Items listed in a dataset
━━━━━━━━━━━━━━━━━━━━━━━━━━━━━━

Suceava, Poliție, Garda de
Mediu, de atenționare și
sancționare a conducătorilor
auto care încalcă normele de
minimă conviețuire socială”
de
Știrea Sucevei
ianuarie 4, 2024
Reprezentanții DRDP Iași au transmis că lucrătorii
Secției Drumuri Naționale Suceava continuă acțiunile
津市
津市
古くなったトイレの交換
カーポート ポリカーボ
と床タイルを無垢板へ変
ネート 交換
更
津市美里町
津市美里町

━━━━━━━━━━━━━━━━━━━━━━━━━━━━━━

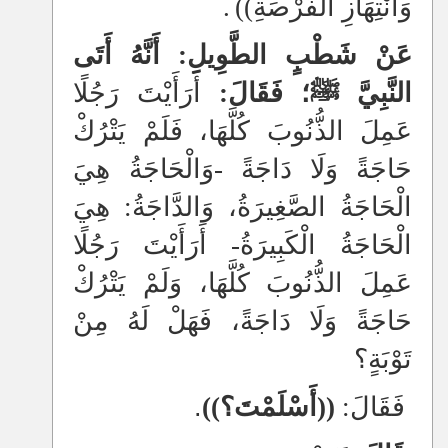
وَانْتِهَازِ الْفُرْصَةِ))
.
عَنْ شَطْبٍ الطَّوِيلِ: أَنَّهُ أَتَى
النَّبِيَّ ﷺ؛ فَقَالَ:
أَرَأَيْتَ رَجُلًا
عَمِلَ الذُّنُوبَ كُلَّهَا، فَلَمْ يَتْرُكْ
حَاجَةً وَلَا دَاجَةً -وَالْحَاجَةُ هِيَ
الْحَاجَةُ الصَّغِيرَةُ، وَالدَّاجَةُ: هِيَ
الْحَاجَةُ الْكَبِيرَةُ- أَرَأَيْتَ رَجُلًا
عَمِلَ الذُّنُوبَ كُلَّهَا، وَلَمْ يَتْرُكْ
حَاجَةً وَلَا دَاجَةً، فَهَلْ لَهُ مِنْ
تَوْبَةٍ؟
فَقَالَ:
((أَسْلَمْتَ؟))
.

━━━━━━━━━━━━━━━━━━━━━━━━━━━━━━

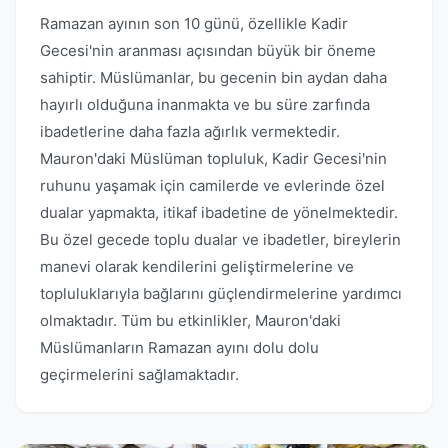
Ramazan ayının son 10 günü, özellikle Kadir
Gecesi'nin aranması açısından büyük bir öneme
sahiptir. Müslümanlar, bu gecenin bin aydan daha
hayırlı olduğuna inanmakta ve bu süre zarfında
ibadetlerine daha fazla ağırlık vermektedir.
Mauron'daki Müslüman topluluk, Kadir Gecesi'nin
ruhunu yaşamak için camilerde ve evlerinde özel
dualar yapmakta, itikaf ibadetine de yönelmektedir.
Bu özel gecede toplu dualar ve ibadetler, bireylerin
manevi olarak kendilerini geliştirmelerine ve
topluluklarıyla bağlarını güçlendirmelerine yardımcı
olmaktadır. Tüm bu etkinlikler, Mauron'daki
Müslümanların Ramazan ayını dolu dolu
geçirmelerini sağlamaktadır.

━━━━━━━━━━━━━━━━━━━━━━━━━━━━━━

__What is required__. Go through the records line by line, and copy each line that holds the string "Mauron".

__Answer space__.
Mauron'daki Müslüman topluluk, Kadir Gecesi'nin
olmaktadır. Tüm bu etkinlikler, Mauron'daki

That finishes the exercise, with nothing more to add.